Stepping over to the ravine he glanced down into it again, but the white fog lay thick and heavy and still no water could be seen. Surveying the rope bridge suspiciously he turned back to ask the ghost of Sir Mablung a question... but where the semblance of a living man had been there was now naught but a kneeling skeleton clad in rotting armour. Its sword was rusted and caked with dirt; hollow eye sockets stared back at him beneath a tarnished helm.
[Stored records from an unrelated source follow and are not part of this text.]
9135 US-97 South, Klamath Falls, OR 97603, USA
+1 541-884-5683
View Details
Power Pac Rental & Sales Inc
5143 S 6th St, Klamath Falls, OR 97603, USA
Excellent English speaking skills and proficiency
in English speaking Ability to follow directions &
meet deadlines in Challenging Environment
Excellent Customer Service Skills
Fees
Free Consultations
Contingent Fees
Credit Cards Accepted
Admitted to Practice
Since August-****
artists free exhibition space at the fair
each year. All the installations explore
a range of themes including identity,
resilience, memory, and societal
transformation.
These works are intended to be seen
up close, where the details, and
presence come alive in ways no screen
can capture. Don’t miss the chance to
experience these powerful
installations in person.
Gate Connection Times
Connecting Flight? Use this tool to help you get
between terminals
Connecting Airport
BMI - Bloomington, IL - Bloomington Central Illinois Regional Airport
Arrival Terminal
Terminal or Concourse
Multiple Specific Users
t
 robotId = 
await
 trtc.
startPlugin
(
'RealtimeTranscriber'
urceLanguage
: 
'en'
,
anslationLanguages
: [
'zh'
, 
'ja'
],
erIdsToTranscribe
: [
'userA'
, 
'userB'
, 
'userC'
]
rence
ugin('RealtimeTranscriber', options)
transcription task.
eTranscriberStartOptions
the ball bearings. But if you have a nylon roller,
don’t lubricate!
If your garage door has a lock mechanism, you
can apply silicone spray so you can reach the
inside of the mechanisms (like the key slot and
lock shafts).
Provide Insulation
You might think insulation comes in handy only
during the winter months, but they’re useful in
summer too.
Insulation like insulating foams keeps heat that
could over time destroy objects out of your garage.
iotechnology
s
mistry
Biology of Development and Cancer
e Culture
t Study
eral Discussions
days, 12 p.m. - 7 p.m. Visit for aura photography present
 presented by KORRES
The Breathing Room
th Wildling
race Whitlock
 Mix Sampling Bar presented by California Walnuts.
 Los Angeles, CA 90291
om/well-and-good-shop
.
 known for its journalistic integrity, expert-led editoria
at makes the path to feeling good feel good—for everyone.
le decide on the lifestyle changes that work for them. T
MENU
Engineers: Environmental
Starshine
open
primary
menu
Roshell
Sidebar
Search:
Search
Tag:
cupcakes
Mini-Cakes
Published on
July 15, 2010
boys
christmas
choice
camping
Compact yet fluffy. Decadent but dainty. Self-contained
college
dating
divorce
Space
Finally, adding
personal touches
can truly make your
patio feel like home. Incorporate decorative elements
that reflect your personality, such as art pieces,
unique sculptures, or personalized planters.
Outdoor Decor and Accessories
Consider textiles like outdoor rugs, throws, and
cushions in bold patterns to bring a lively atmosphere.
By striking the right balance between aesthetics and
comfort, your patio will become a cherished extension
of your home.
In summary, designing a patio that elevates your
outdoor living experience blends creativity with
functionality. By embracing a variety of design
‘... Adelko! Adelko! Can you hear me?’
The novice’s eyes flicked open with a start. Had he been dreaming?
Yes... he had. But of what? A forest, a dark pit... he couldn’t recall. Horskram was bending over him, looking anxiously into his eyes and holding aloft his circifix. The silver rood glinted dully in the strange light of the forest...
The forest. So that part hadn’t been a dream then. Slowly raising himself to a sitting position, Adelko rubbed his eyes and looked about him. It was the clearing where he had been: the rock was there the same as before, only this time it was empty... a shiver went down his spine as everything came flooding back to him.